▸ **Instructions to follow**:
Each line from the one with "Segment regions of" to the final line of the data must be reproduced exactly, and no other line may appear.

[Data records]
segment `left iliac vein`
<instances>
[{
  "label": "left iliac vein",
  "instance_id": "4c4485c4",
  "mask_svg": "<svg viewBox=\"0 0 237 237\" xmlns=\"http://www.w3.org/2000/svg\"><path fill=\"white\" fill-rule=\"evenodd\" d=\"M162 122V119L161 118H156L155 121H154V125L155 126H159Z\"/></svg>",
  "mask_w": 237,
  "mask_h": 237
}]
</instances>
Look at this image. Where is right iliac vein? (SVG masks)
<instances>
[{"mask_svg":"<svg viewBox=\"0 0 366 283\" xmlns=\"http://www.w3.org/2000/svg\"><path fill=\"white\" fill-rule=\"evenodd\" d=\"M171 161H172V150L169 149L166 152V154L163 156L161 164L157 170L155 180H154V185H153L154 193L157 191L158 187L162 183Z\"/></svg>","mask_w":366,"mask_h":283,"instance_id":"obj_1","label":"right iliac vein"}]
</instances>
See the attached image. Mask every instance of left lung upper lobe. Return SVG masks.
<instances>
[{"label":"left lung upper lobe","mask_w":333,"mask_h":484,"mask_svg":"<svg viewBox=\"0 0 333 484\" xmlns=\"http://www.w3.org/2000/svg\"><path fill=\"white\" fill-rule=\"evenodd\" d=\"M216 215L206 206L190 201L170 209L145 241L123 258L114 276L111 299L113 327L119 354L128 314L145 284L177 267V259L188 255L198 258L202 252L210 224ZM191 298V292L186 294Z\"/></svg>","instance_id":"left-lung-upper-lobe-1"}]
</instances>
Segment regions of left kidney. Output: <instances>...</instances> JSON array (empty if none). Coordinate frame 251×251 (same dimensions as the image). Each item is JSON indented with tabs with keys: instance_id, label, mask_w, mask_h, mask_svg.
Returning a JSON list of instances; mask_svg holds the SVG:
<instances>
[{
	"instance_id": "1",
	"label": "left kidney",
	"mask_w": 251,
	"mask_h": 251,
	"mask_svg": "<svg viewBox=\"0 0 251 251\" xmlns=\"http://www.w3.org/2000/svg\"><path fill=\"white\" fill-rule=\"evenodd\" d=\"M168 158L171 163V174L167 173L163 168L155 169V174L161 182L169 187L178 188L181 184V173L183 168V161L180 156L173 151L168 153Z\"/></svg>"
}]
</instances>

▸ **Solved exercise**:
Segment regions of left kidney. Output: <instances>...</instances> JSON array (empty if none). Coordinate frame 251×251 (same dimensions as the image). Each item is JSON indented with tabs with keys: instance_id, label, mask_w, mask_h, mask_svg.
Returning a JSON list of instances; mask_svg holds the SVG:
<instances>
[{
	"instance_id": "1",
	"label": "left kidney",
	"mask_w": 251,
	"mask_h": 251,
	"mask_svg": "<svg viewBox=\"0 0 251 251\" xmlns=\"http://www.w3.org/2000/svg\"><path fill=\"white\" fill-rule=\"evenodd\" d=\"M168 158L171 163V174L167 173L163 168L155 169V174L161 182L169 187L178 188L181 184V173L183 168V161L180 156L173 151L168 153Z\"/></svg>"
}]
</instances>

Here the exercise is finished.